At no time has the CDC said that districts may not open above a given threshold. They simply “advise caution” or “reconsideration” of current policy. We need strong federal action to prevent schools from opening when Covid-19 is not yet controlled in their communities. We also need clear and effective guidance for when schools should be open.
Second is making new strategy that envisions schools as one part of a larger public health policy. No district should employ school closures as the first intervention when Covid-19 cases rise. In a Covid-19 crisis, it may be necessary to close schools, but if so, then the school closures must be one component of a larger strategy that seeks to generally reduce mobility and social interaction, including restrictions on activities such as indoor dining, bars, gyms, and other places that we know Covid-19 is being transmitted.
2) Clear guidance for distancing in schools
While 6 feet has become the default stance on appropriate distancing from others in most of the US, 6-foot distance requirements greatly limit the ability of public schools to bring all students back full-time. The reality is, in many public school districts, if we insist on all students being 6 feet apart at all times, many districts simply will not have the space (and thus not really be able to bring all kids back to school full-time until there is an effective, widely distributed vaccine). That means that there is a very realistic scenario in which even in 2021 schools will need to use a hybrid instructional model.
Globally, the WHO identifies 1 meter (about 3.3 feet) as a minimum for distance from others. We need data-driven guidance for situations in which it is acceptable to distance less than 6 feet in educational settings.
Fortunately, data does exist to help us gauge the risk of Covid-19 transmission with contact of various distances. Perhaps, with quiet activity and good air flow and all students reliably in masks, a 4-foot distance might be acceptable. Covid-19 is always a question of risk and benefit. The benefit of being back in school full-time is clear. What are the real risks of occasionally being 4 to 5 feet apart during the school day if everyone is wearing masks?
3) Strong mask mandates at the federal, state, district, and school levels
Every message from every person of authority needs to reiterate the civic duty to wear a mask in public. Currently, many states leave masking mandates up to districts. This needs to change. People do not have a right to walk down the street naked, and almost every school district has a definition of clothing that is not appropriate to wear in school. Likewise, people do not have a right to have a naked face in school during this viral pandemic, and not wearing a mask is at least as inappropriate as wearing short shorts.
4) Robust testing and contact tracing
It’s critical that whenever any child develops symptoms consistent with Covid-19, it is fast, easy, and free to obtain testing. It is not possible for parents to keep their child out of school for many days every time that child develops a new runny nose, or winter cough. Symptomatic testing is important to make it possible to stay in school.
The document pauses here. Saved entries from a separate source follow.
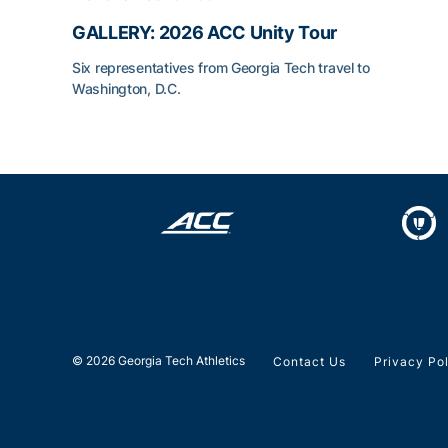
GALLERY: 2026 ACC Unity Tour
Six representatives from Georgia Tech travel to
Washington, D.C.
GALLERY: 2026 ACC Unity Tour
© 2026 Georgia Tech Athletics
Contact Us
Privacy Po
The role for asymptomatic screening is more complex. Routinely screening all members of the community holds promise as a strategy to identify and quarantine asymptomatic cases that may otherwise come to school. But we do not currently have the infrastructure or resources to make this happen. And in any case, the real pillars of safe school operation are community control, masks, and distancing. We cannot make asymptomatic screening a prerequisite to opening schools, because if we do, we will not be able to reopen.
This is what a plan to reopen looks like, but implementing it requires courageous leadership at the federal and state levels. With this plan in place, however, America can open its schools, keep students and teachers healthy, and contribute to a larger public health strategy to end the Covid-19 epidemic.